This past weekend (19th November) a few of the Friendly Local Game Stores had the opportunity to drum up some hype for the latest offering from the Fantasy Flight / Star Wars collaboration, Star Wars: Destiny.
In its simplest form, Star Wars: Destiny in a collectable dice and card game. A player spends most of their time setting up and tweaking their personal “build” of cards with their accompanying dice, sourced from starter sets, blind boosters and soon probably boxed expansions. Where DiceMasters was a dice game with some reference cards, this is a card game with some dice.
The meta is loosely broken into two factions, Heroes and Villains. In reality, this basically means into the Light side and Dark side, but nowhere is this explicitly stated. Across these factions are four “colours”. Blue is generally Rebellion-side good guys. Red is mostly Empire side bad guys. Yellow are mercenaries, oddball characters that don’t fit anywhere else or supporting units. Lastly is Grey which is neutral. There are restrictions to how the colours can mix within a deck but, generally speaking, if you’re playing Heroes you can trade away all your Villain cards.
THE SETUP
Each player brings a deck of 30 cards, a set of characters and a battlefield card. Characters are the only things in the game with a health value. Knock out all your opponent’s characters or force them to mill through their deck and you win the game.

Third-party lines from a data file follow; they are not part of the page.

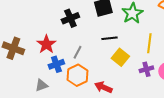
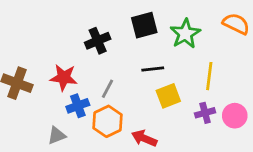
red star: (46, 44) -> (64, 77), turned -30
yellow square: (120, 57) -> (168, 96), turned 30

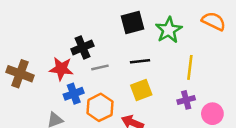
black cross: (98, 41) -> (82, 47), moved
gray line: (107, 89) -> (100, 67), moved, turned 49
yellow square: (168, 96) -> (141, 90), moved
pink circle: (235, 116) -> (212, 114), moved

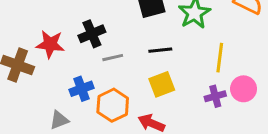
red star: (61, 69) -> (50, 44), moved
pink circle: (212, 114) -> (244, 89), moved

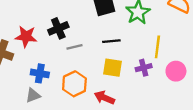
yellow square: (162, 84) -> (112, 68), turned 30
blue cross: (81, 89) -> (40, 73), moved, turned 30
purple cross: (215, 96) -> (144, 68), moved

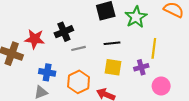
pink circle: (176, 71) -> (161, 86), moved

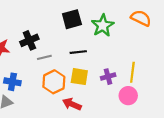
yellow line: (154, 48) -> (132, 72), moved
orange hexagon: (79, 82) -> (54, 82), moved

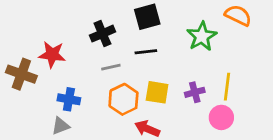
green star: (103, 26) -> (202, 36), moved
black cross: (29, 40) -> (102, 34), moved
black line: (78, 52) -> (146, 52), moved

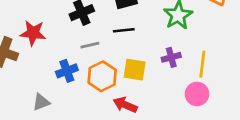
purple cross: (195, 92) -> (171, 57), moved
blue cross: (69, 99) -> (67, 71), moved, turned -30

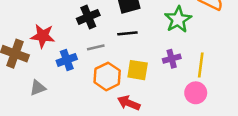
blue cross: (67, 71) -> (67, 60), moved
gray triangle: (41, 102) -> (38, 88), moved

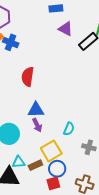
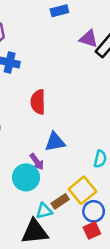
purple triangle: (66, 29) -> (89, 39), moved
purple arrow: (37, 125) -> (37, 162), moved
brown rectangle: (35, 165) -> (60, 201), moved

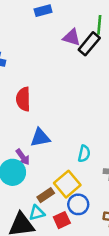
cyan triangle: (44, 211) -> (37, 213), moved
red square: (92, 230) -> (62, 220), moved

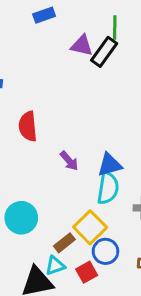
blue triangle: (40, 138) -> (110, 165), moved
cyan semicircle: (84, 154) -> (108, 188), size x1.5
purple arrow: (23, 157) -> (69, 161), moved

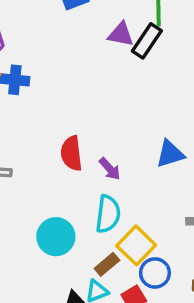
red semicircle: (28, 126) -> (71, 153), moved
blue triangle: (110, 165) -> (170, 154), moved
cyan semicircle: (108, 188) -> (108, 214), moved

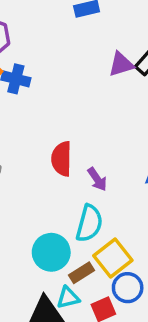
purple triangle: (121, 34) -> (121, 64), moved, turned -36
cyan circle: (56, 237) -> (51, 252), moved

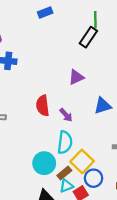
purple triangle: (121, 64) -> (76, 77), moved
cyan triangle: (68, 298) -> (66, 186), moved

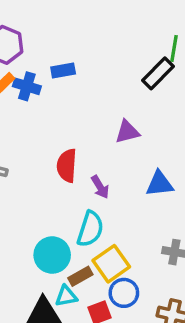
blue rectangle: (45, 12) -> (63, 70), moved
cyan triangle: (66, 186) -> (66, 296), moved

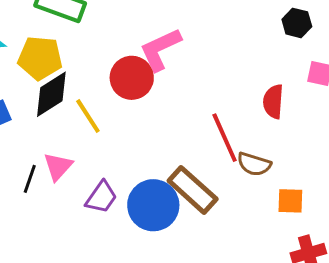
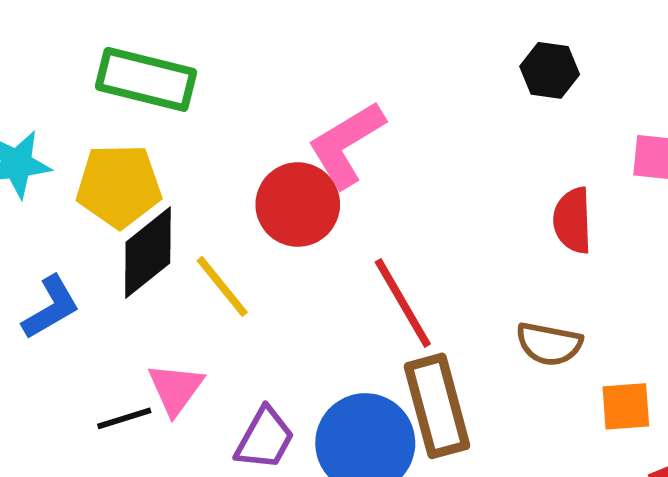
black hexagon: (297, 23) -> (550, 70), moved
red line: (225, 138) -> (403, 303), moved
black line: (30, 179) -> (124, 418), turned 60
brown rectangle: (193, 190) -> (437, 406), turned 39

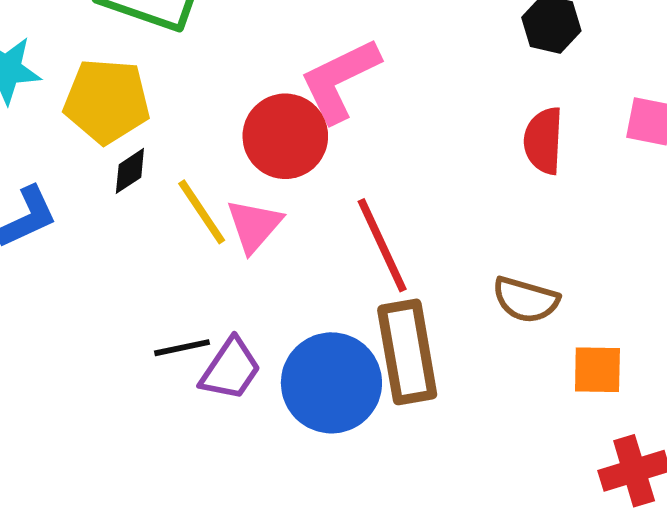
red semicircle: (573, 220) -> (543, 141), moved
black diamond: (148, 253) -> (130, 171), size x0.5
pink triangle: (176, 389) -> (254, 226), moved
black line: (124, 418) -> (182, 348), moved

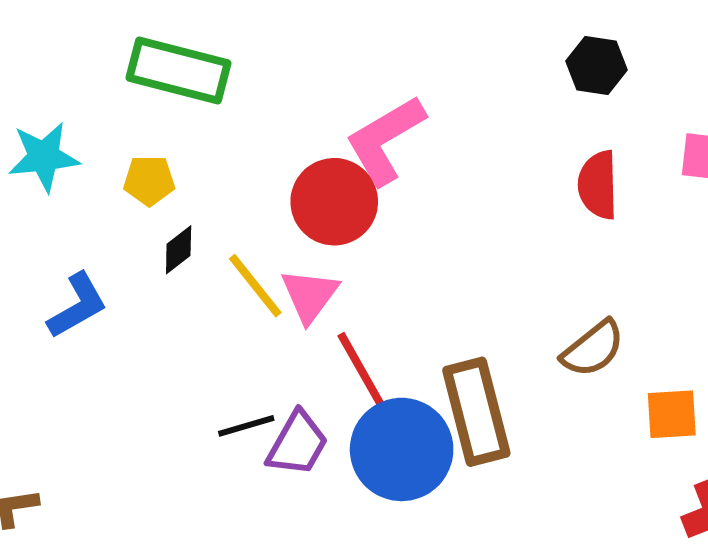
yellow pentagon: (107, 101) -> (149, 180), size x0.6
red line: (382, 245) -> (366, 379), moved
brown semicircle: (526, 300) -> (593, 349), turned -50

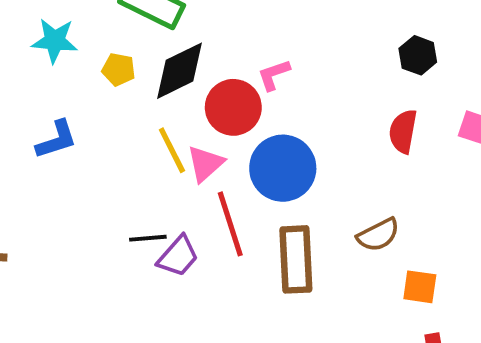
pink L-shape: (385, 140) -> (274, 75), size x0.6
black diamond: (179, 250) -> (179, 71), moved, size x2.0
blue circle: (402, 449) -> (283, 168), moved

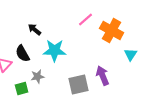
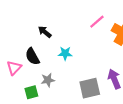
cyan star: (55, 50) -> (65, 53), size x0.6

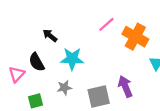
cyan star: (65, 53) -> (72, 59), size x1.5
gray star: (48, 80) -> (64, 88), moved

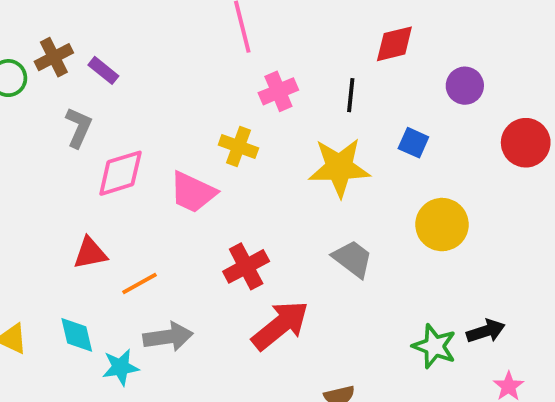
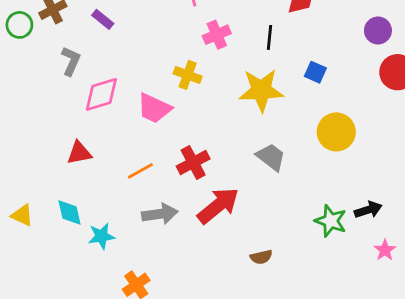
purple rectangle: (103, 70) -> (103, 19), moved
purple circle: (465, 86) -> (378, 31), moved
orange line: (140, 284) -> (140, 171), moved
gray arrow: (168, 337) -> (160, 214), moved

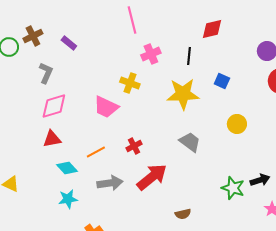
pink diamond: (101, 94) -> (54, 106), moved
yellow circle: (336, 132) -> (237, 124), size x0.7
red cross: (193, 163) -> (134, 146), size x0.7
cyan diamond: (69, 213) -> (67, 168), moved, turned -30

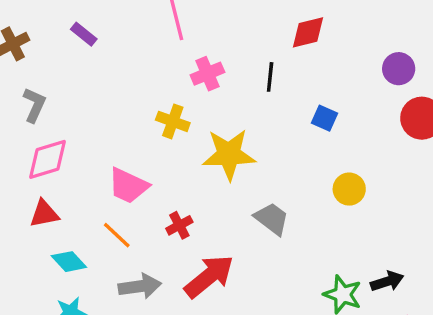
purple rectangle: (69, 43) -> (84, 34), moved
yellow star: (183, 94) -> (229, 154), moved
pink trapezoid: (106, 107) -> (128, 186), moved
orange line: (96, 152) -> (117, 235), turned 72

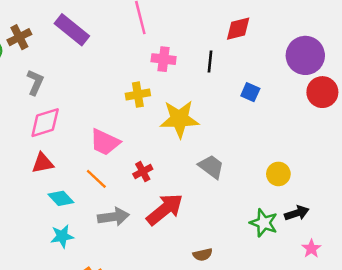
purple rectangle: (84, 34) -> (72, 30), size x1.8
purple circle: (399, 69) -> (305, 55), size x1.6
pink cross: (207, 74) -> (164, 59), turned 30
yellow cross: (173, 121) -> (138, 95), turned -30
yellow circle: (349, 189) -> (278, 174), moved

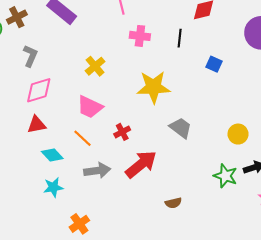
yellow cross: (138, 95) -> (95, 66), moved, turned -30

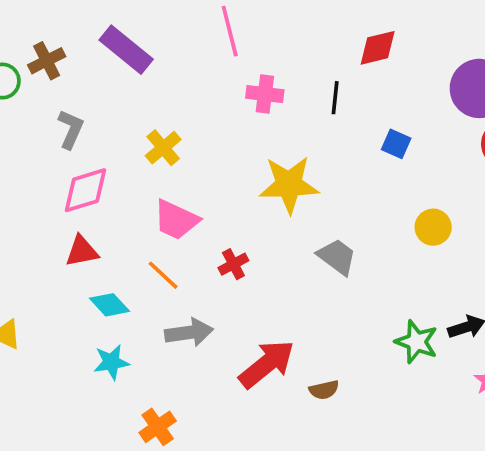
yellow cross: (95, 66) -> (163, 148), moved
yellow circle: (238, 134) -> (433, 227), moved
red arrow: (141, 164) -> (267, 364), moved

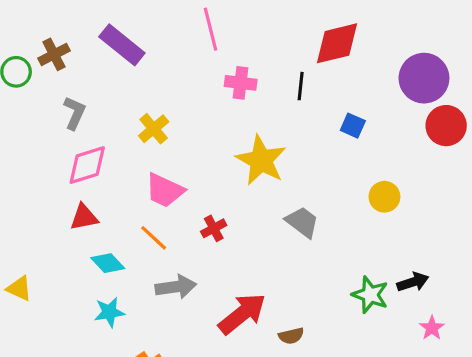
red diamond: (378, 48) -> (337, 43), size x1.4
yellow star: (289, 185) -> (261, 160), turned 30

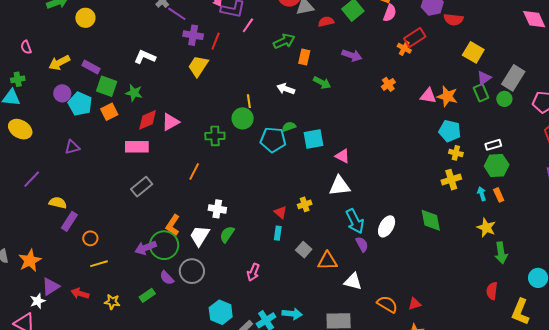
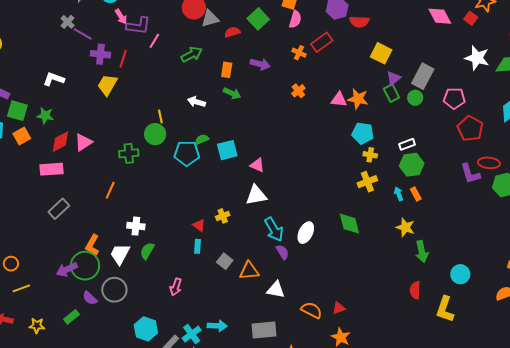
orange cross: (404, 48) -> (299, 53), moved
orange rectangle: (304, 57) -> (227, 70), moved

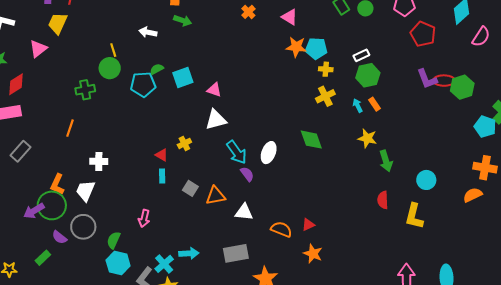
orange star: (358, 99) -> (296, 47), moved
pink triangle: (339, 100) -> (290, 17), turned 30
pink triangle: (83, 142) -> (38, 49), moved
red ellipse: (489, 163) -> (444, 81), moved
green semicircle: (147, 251) -> (114, 240), moved

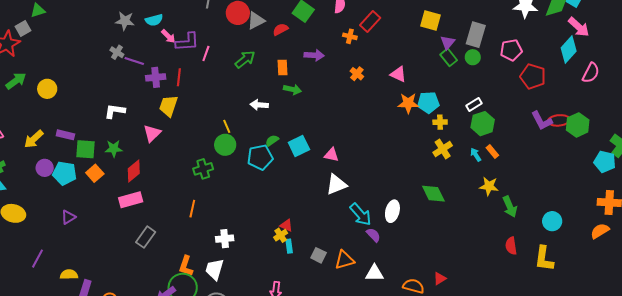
yellow cross: (184, 143) -> (281, 235), moved

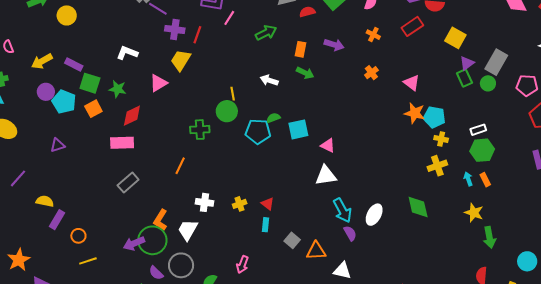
red rectangle: (370, 21) -> (412, 26), moved
yellow cross: (281, 235) -> (240, 204), moved

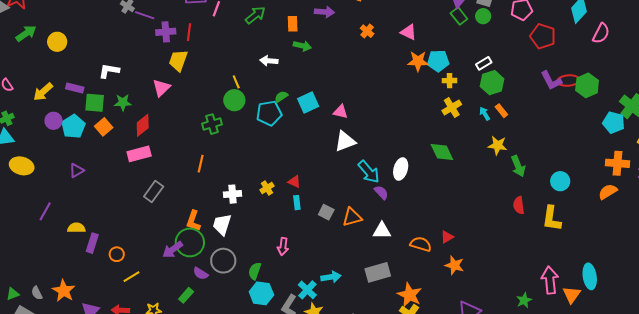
white L-shape: (127, 53) -> (109, 71), moved
cyan pentagon: (64, 102) -> (73, 126), turned 30

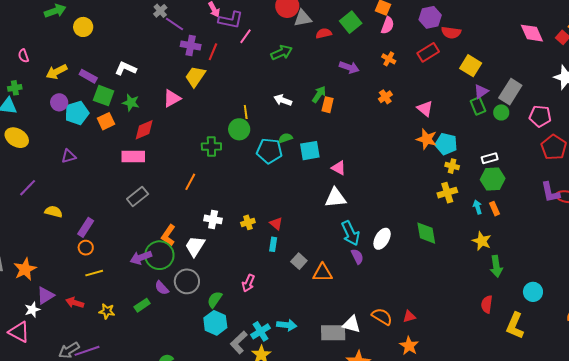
orange rectangle: (293, 24) -> (328, 105), moved
green arrow: (302, 46) -> (319, 94), turned -84
white triangle: (382, 231) -> (352, 324), moved
purple rectangle: (92, 243) -> (86, 227), moved

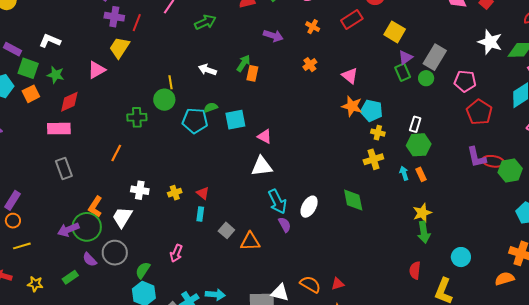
white rectangle: (490, 158) -> (415, 124), turned -56
gray rectangle: (138, 196) -> (64, 169), turned -70
yellow star: (482, 241) -> (422, 213), moved, turned 30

To determine who starts, players roll all their characters’ dice. The highest number is the first player. The first player can then choose which battlefield the game will take place on. Control of this battlefield can be crucial, explained later. Players take 2 resource tokens, draw their opening hand of 5 cards and play begins.
BASICS OF PLAY:
A game is broken into rounds. During each round players take turns until they consecutively pass their turn. Then upkeep takes place, players take 2 resources and draw back up to five cards. Play continues starting with the player controlling the battlefield.
But what do you do during your turn? Your basic actions include:
-Play a card from your hand (usually paying for it using resources).
-Activate a character or support, exhausting it and rolling the dice associated with it. These dice are now available to be resolved.
-Resolve one or more dice with the same symbol, which can create some amazing comos.
-Discard a card from your hand to reroll any or all of your available dice.
-Claim the battlefield if it’s under the other player’s control, making you first player, usually allowing you to do something epic, but forcing you to pass all your turns until the end of the round.
The dice allow a player to perform the following actions:
-Deal damage (either ranged or melee)
-Focus, turning a die to the face you want
-Disrupt the other player’s resources
-Place shield tokens on your characters to soak damage on future turns
-Discard random cards from your opponent’s hand
-Gain resources
-Perform the special action printed on the card
There’s also a miss indicator on some dice (Stormtroopers do this a lot, you know, miss…)
I’m not going into too much detail on the turn-by-turn, but suffice to say the game is much easier to grasp than something like Magic the Gathering. This doesn’t limit the emergent complexity of the system. It took me three games to truly grasp how the mechanisms interact.
THE BREAKDOWN:
When you play your first game of Star Wars: Destiny it feels almost impossible to do damage to the other player. During my second game, I started spotting good plays, usually a turn too late. That feeling is what makes games like this so compelling. You need to get to know the balance of a specific build, even if it’s only the starter set. When you open a new booster, you want your first thought to be the implications of including that card in your build.
I can hear the haters commenting down below “But there’s dice! The game is too random!”. Not at all. Only characters and support cards have dice. The decision to add specific cards is partly the probability of rolling a specific side, but if it doesn’t come up the first time there are ways of changing them to what you need. Similar to drawing the right card on the right turn, a little randomness is what keeps a game like this exciting.
Speaking of randomness, between the Cape Town-based FLGS’s we’ve been comparing the drop rate of rare and legendary cards in boosters. We’ve been quite impressed with the distribution. Probably the first wave is slightly more saturated on rares to get new players hooked on the game early, so these odds might deteriorate with future releases, but it’s good to know that the blind part of the system is rewarding.
CONCLUSION
Star Wars: Destiny has potential. Of course, many players will flock to it because it says Star Wars on it, but it doesn’t feel like a blatant cash-in. The system obviously takes inspiration from Magic the Gathering and DiceMasters, finding a nice middle ground of low barrier to entry with a good amount of depth. I’d like to see how the system develops in the coming months, but that can only happen if we have a strong community supporting the game.
If you’re at all interested you can ask your Friendly Local Game Store. Most pre-launch boosters have sold out nationwide, though starters are still available. International release is slated for end November and we expect South Africa’s stock to arrive early December.